[Mattson+:IBM70] Evaluation techniques for storage hierarchies

Cache is used in all general-purpose computing systems and the subject of numerous studies. This 40-page paper is the foundation as timeless as it is specific and comprehensive. It begins with the outlook that (1) computer systems will increase in size and speed, (2) the demand on storage systems will increase, and (3) the increasing demand for speed and capacity “cannot be fulfilled at an acceptable cost-performance level within any single technology”.

Consider the question that you were a member of a group at the crust of the new era. What questions will you answer that will have a lasting value? What’s distinct about the new problem? What’s common in most efforts when addressing the problem?

The real problem is the automatic management of cache memory of an arbitrary size.

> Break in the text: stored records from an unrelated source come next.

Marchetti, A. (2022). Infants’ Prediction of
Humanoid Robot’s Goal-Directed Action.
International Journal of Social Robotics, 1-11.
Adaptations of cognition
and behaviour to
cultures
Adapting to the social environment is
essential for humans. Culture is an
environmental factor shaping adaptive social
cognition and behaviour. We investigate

In contrast, CPU registers represent the problem of explicit control and fixed size.

The paper examines LRU, MRU, OPT, LFU, LTP (transition probability), and Random and finds a common property (inclusion)and a common algorithm (stack simulation) to measure the miss ratio for all cache sizes in a single pass. Any management method that observes the inclusion property is a stack algorithm and can be measured by stack simulation.

The cache size is captured by the stack distance. It is the key metric of memory hierarchy. It covers all cache levels and sizes. Miss ratio is monotone, no Belady anomaly.

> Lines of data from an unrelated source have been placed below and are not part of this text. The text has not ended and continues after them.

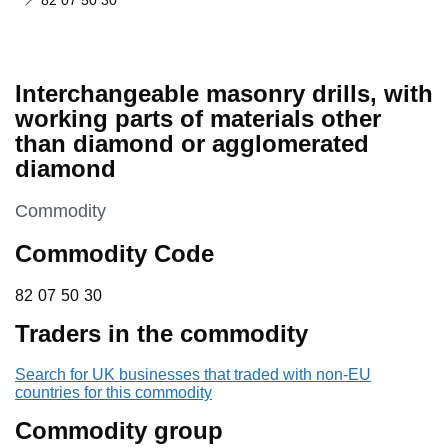
82 07 50 30
Interchangeable masonry drills, with
working parts of materials other
than diamond or agglomerated
diamond
This section is
Commodity
Commodity Code
82 07 50 30
82
07
50
30
Traders in the commodity
Search for UK businesses that traded with non-EU
countries for this commodity
Commodity group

Formalization of the inclusion property and stack simulation.

Below shows the notations.



yi(C) is the item to be evicted when the size C cache is full and a new item is accessed.  Bt-1(C) is the content of size-C cache at time t-1.  min[ ] is the least priority item.

A replacement algorithm is a stack algorithm if and only if y_t(C+1) = s_t-1(C+1) or y_t(C+1) = y_t(C)


Belady described the MIN algorithm for a given cache size.  OPT describes a stack algorithm and a two-pass implementation.  3 pages in main body and 6 pages in appendix.

2 thoughts on “[Mattson+:IBM70] Evaluation techniques for storage hierarchies

  1. A comment on Feb 4th’s course on Meyer’s book. As it mentioned, the memory access speed has a hard limit, the speed of light. But does the memory technology has hard limit? More specifically, can we build infinitely small memory system with infinitely large capacity?

  2. At any moment, there is a technology limit on the feature size, i.e. how small a transistor gate has to be. The limit is temporary and moving with time. But at the any given time, it is a constant. At this time, a hierarchy can expand the memory capacity beyond this temporary limit while providing the same fast access. What do you think?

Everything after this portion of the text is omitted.